** WHAT YOU HAVE TO DO **
Leave out the pictures and output exactly the lines below from the one with "Aquesta formació comptarà amb el" down to the one with "וובינר קרב הכלים הגדול", both of them included.

** RECORDS TO PROCESS **
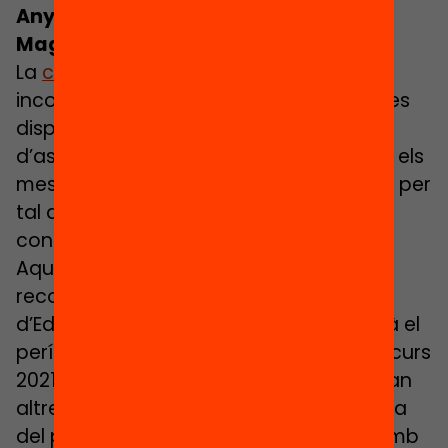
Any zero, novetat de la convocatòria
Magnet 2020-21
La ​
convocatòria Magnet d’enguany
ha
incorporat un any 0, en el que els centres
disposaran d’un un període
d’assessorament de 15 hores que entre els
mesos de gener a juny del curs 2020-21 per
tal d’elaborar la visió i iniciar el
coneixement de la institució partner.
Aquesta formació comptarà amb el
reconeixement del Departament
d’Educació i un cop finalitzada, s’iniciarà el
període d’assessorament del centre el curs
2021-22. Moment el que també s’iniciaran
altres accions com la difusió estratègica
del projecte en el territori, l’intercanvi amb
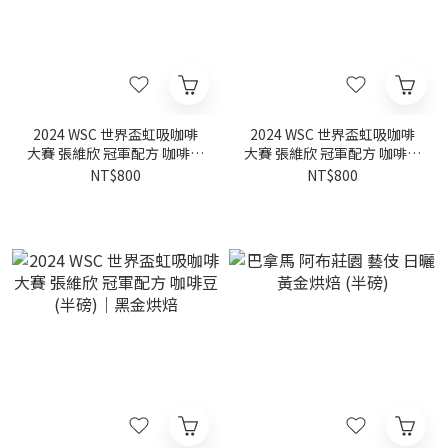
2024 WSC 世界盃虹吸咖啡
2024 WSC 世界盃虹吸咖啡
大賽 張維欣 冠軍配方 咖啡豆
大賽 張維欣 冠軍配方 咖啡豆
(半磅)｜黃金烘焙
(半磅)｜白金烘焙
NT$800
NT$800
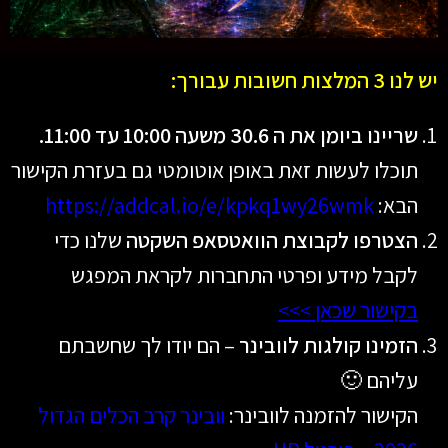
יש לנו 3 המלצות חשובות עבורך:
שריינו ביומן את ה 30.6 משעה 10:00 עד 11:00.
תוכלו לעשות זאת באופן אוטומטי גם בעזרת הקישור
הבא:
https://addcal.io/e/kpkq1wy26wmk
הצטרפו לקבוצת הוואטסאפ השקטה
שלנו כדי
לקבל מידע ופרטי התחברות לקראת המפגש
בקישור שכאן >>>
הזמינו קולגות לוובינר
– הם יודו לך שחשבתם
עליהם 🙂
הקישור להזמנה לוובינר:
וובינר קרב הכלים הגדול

...

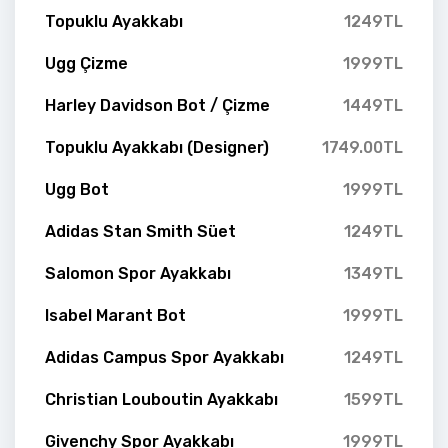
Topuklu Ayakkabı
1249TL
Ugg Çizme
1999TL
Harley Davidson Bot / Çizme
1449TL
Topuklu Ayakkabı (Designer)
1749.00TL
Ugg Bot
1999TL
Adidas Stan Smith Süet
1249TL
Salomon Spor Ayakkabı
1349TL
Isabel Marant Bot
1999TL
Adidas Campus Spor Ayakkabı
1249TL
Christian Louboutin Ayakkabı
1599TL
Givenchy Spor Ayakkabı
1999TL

** RESPONSE TO THE TASK **
Aquesta formació comptarà amb el
reconeixement del Departament
d’Educació i un cop finalitzada, s’iniciarà el
període d’assessorament del centre el curs
2021-22. Moment el que també s’iniciaran
altres accions com la difusió estratègica
del projecte en el territori, l’intercanvi amb
2024 WSC 世界盃虹吸咖啡
2024 WSC 世界盃虹吸咖啡
大賽 張維欣 冠軍配方 咖啡豆
大賽 張維欣 冠軍配方 咖啡豆
(半磅)｜黃金烘焙
(半磅)｜白金烘焙
NT$800
NT$800
יש לנו 3 המלצות חשובות עבורך:
שריינו ביומן את ה 30.6 משעה 10:00 עד 11:00.
תוכלו לעשות זאת באופן אוטומטי גם בעזרת הקישור
הבא:
https://addcal.io/e/kpkq1wy26wmk
הצטרפו לקבוצת הוואטסאפ השקטה
שלנו כדי
לקבל מידע ופרטי התחברות לקראת המפגש
בקישור שכאן >>>
הזמינו קולגות לוובינר
– הם יודו לך שחשבתם
עליהם 🙂
הקישור להזמנה לוובינר:
וובינר קרב הכלים הגדול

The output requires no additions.